ID declares that some biological systems (i.e., metabolic pathways and blood clotting) are irreducibly complex. Take a part away and the system ceases to properly function. Since the system functions accurately only when completely intact, a series of gradual accumulations over time appears to be insufficient to explain the system in question. Such phenomena are considered both evidences for ID and evidence against the evolutionary mechanism of gradual change over time (i.e., modification with descent).
Although scientific researchers like Kenneth Miller (1999) have painstakingly provided evidence to refute each ID claim, let’s accept the ID logic at face value. If school boards demand an exploration of evidence both for and against evolution, then school boards should be equally insistent that science teachers apply this same logic to ID. A frightening problem occurs, however, when reverse logic is applied (out of fairness): What happens when students encounter evidence that is seen to more strongly support evolution and simultaneously create doubt concerning the intelligence of the design?
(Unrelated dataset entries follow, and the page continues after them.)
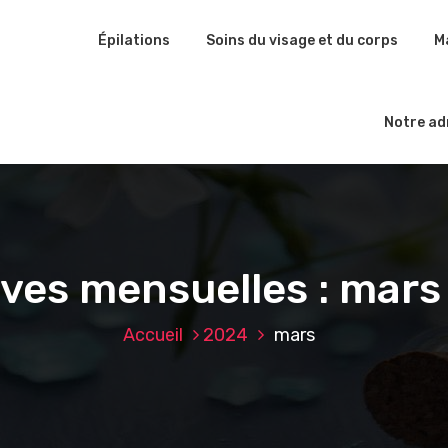
Épilations
Soins du visage et du corps
M
Notre ad
ves mensuelles : mar
Accueil
2024
mars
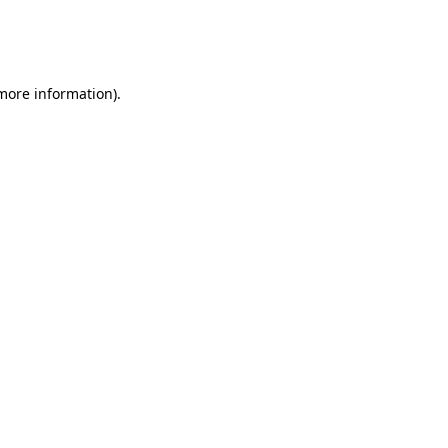
 more information)
.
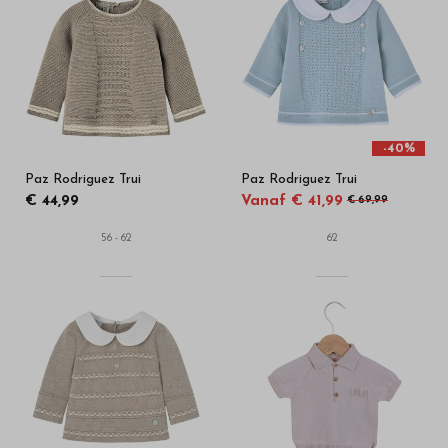
-40%
Paz Rodriguez Trui
Paz Rodriguez Trui
€ 44,99
Vanaf € 41,99
€ 69,99
56 - 62
62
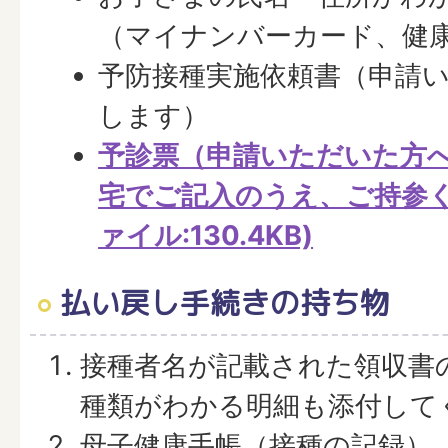
（マイナンバーカード、健
予防接種実施依頼書（申請
します）
予診票（申請いただいた方
宅でご記入のうえ、ご持参く
ァイル:130.4KB)
払い戻し手続きの持ち物
接種者名が記載された領収書
種類がわかる明細も添付して
母子健康手帳（接種の記録）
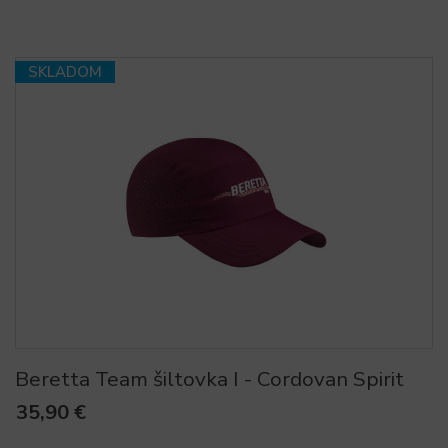
SKLADOM
Beretta Team šiltovka I - Cordovan Spirit
35,90 €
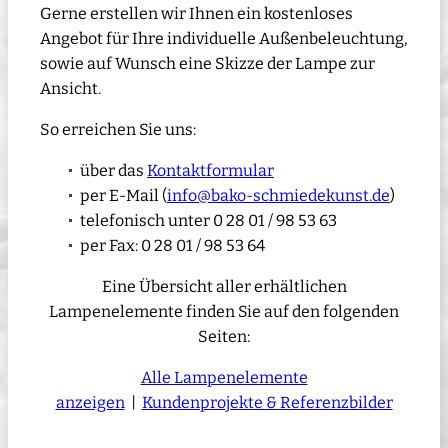
Gerne erstellen wir Ihnen ein kostenloses
Angebot für Ihre individuelle Außenbeleuchtung,
sowie auf Wunsch eine Skizze der Lampe zur
Ansicht.
So erreichen Sie uns:
über das
Kontaktformular
per E-Mail (
info@bako-schmiedekunst.de
)
telefonisch unter 0 28 01 / 98 53 63
per Fax: 0 28 01 / 98 53 64
Eine Übersicht aller erhältlichen
Lampenelemente finden Sie auf den folgenden
Seiten:
Alle Lampenelemente
anzeigen
|
Kundenprojekte & Referenzbilder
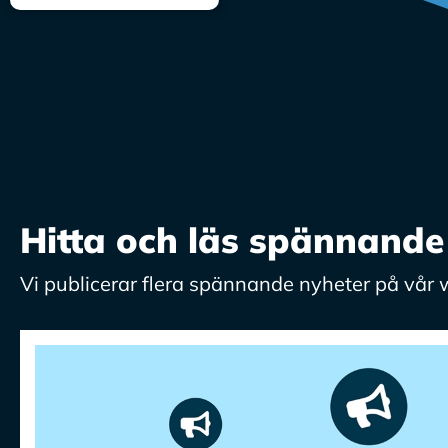
Hitta och läs spännande 
Vi publicerar flera spännande nyheter på vår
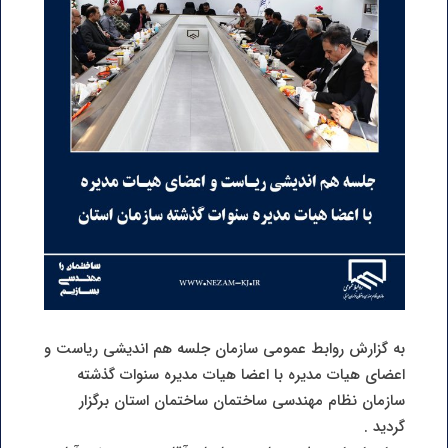
به گزارش روابط عمومی سازمان جلسه هم اندیشی ریاست و
اعضای هیات مدیره با اعضا هیات مدیره سنوات گذشته
سازمان نظام مهندسی ساختمان ساختمان استان برگزار
گردید .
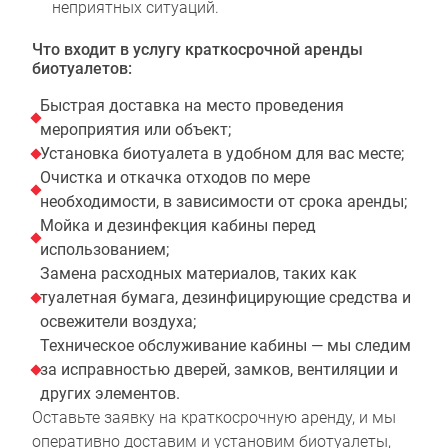
неприятных ситуаций.
Что входит в услугу краткосрочной аренды
биотуалетов:
Быстрая доставка на место проведения
мероприятия или объект;
Установка биотуалета в удобном для вас месте;
Очистка и откачка отходов по мере
необходимости, в зависимости от срока аренды;
Мойка и дезинфекция кабины перед
использованием;
Замена расходных материалов, таких как
туалетная бумага, дезинфицирующие средства и
освежители воздуха;
Техническое обслуживание кабины — мы следим
за исправностью дверей, замков, вентиляции и
других элементов.
Оставьте заявку на краткосрочную аренду, и мы
оперативно доставим и установим биотуалеты,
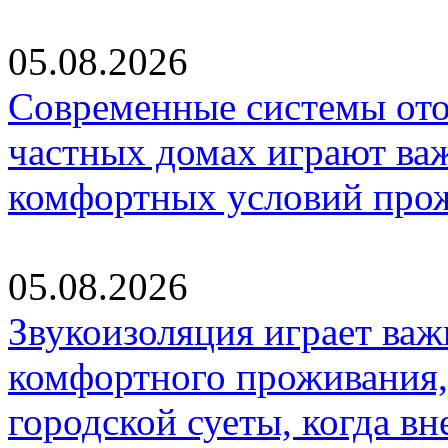
05.08.2026
Современные системы ото
частных домах играют ва
комфортных условий про
05.08.2026
Звукоизоляция играет важ
комфортного проживания,
городской суеты, когда в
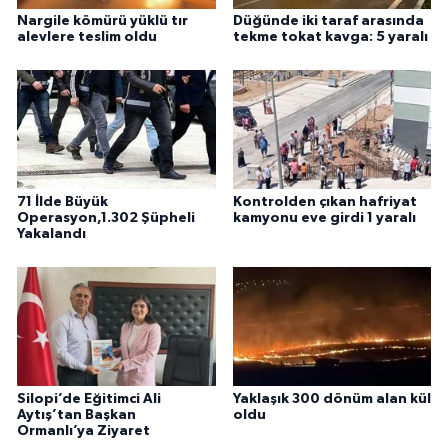
Nargile kömürü yüklü tır
Düğünde iki taraf arasında
alevlere teslim oldu
tekme tokat kavga: 5 yaralı
71 İlde Büyük
Kontrolden çıkan hafriyat
Operasyon,1.302 Şüpheli
kamyonu eve girdi 1 yaralı
Yakalandı
Silopi’de Eğitimci Ali
Yaklaşık 300 dönüm alan kül
Aytış’tan Başkan
oldu
Ormanlı’ya Ziyaret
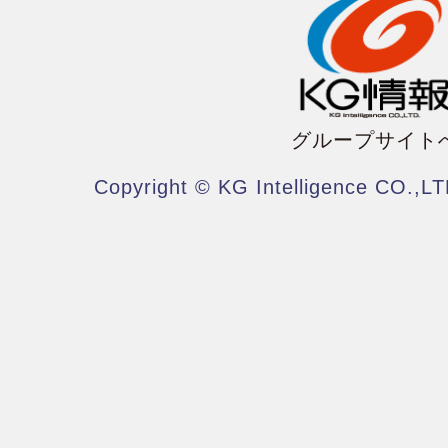
グループサイト
Copyright © KG Intelligence CO.,LT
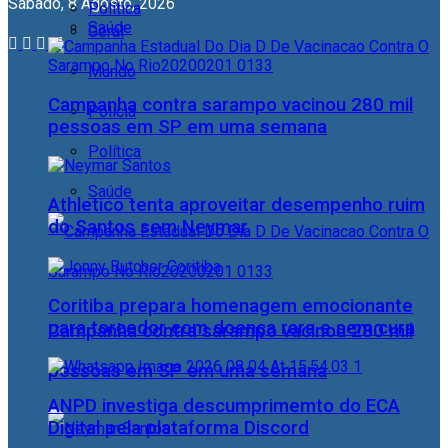
Sábado, 8 Agosto, 2026
Política
Saúde
Geral
Mundo
Campanha contra sarampo vacinou 280 mil
Polícia
pessoas em SP em uma semana
Política
Saúde
Athletico tenta aproveitar desempenho ruim
do Santos sem Neymar
Coritiba prepara homenagem emocionante
para torcedor com doença rara e sem cura
Campanha contra sarampo vacinou 280 mil
pessoas em SP em uma semana
ANPD investiga descumprimemto do ECA
Digital pela plataforma Discord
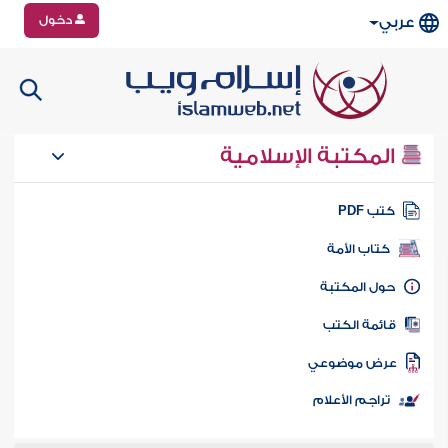
دخول
عربي
المكتبة الإسلامية
تب PDF
كتاب الأمة
ول المكتبة
ائمة الكتب
رض موضوعي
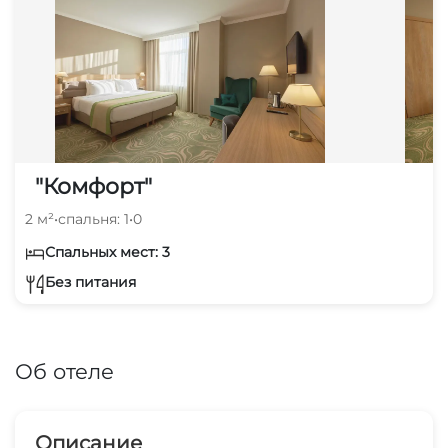
"Комфорт"
2 м²
•
спальня: 1
•
0
Спальных мест: 3
Без питания
Об отеле
Описание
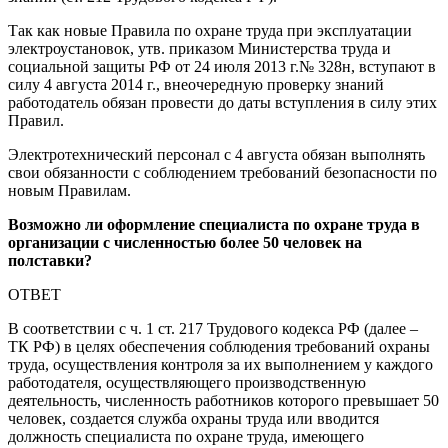
Так как новые Правила по охране труда при эксплуатации
электроустановок, утв. приказом Министерства труда и
социальной защиты РФ от 24 июля 2013 г.№ 328н, вступают в
силу 4 августа 2014 г., внеочередную проверку знаний
работодатель обязан провести до даты вступления в силу этих
Правил.
Электротехнический персонал с 4 августа обязан выполнять
свои обязанности с соблюдением требований безопасности по
новым Правилам.
Возможно ли оформление специалиста по охране труда в
организации с численностью более 50 человек на
полставки?
ОТВЕТ
В соответствии с ч. 1 ст. 217 Трудового кодекса РФ (далее –
ТК РФ) в целях обеспечения соблюдения требований охраны
труда, осуществления контроля за их выполнением у каждого
работодателя, осуществляющего производственную
деятельность, численность работников которого превышает 50
человек, создается служба охраны труда или вводится
должность специалиста по охране труда, имеющего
For instance, in examining the reproductive behavior of certain bedbugs it is noted that after completion of the act of copulation, the female’s cloaca is virtually cemented shut. In generations of sexually mature adults where males predominate, some males might be completely shut out of the reproductive process. However, an interesting strategy emerges. The males not directly engaged with a female sometimes penetrate the abdomen of the “engaged” male thus using the directly copulating male as a sperm conduit. The evolutionary model explains this behavioral adaptation quite easily, however repugnant the behavior may seem, as simply finding a means to pass along one’s genes. Would one like to invoke the use of ID in this instance?
Perhaps those individuals advocating ID should be very careful for what they wish. If students start to weigh evidence for and against ID theory, they might just begin to question the wisdom of the designer’s intelligence. Thus, while ID seems compelling to many when the examples to which it is applied are aesthetically appealing, it leaves us (scientifically and theologically) in a risky position to explain things we would rather ignore.
In the end, it matters little whether a scientific theory is true (thus, we have no reason to demand that students “believe” in them); instead, what matters is whether a theory works to explain and solve problems of personal, societal, and scientific interest. When science teachers supply any theory as a new tool, they are not making a return of other tools (e.g., religious beliefs) a condition for accepting the new one. In other words, it is important for students, parents, teachers, and individual school board members to realize that students can have many tools in their belt. What one needs to learn is to recognize where and when it is most appropriate to make use of each tool.
Lawrence C. Scharmann
Professor and Chair
Department of Secondary Education
Kansas State University
Behe, M. 1996. Darwin’s Black Box. New York: The Free Press.
Dembski, W. 1998. The Design Inference. New York: Cambridge University Press.
Johnson, P. 1997. Defeating Darwinism by Opening Minds. Downers Grove, Ill.: InterVarsity Press.
Miller, K. 1999. Finding Darwin’s God. New York: HarperCollins Publishers, Inc.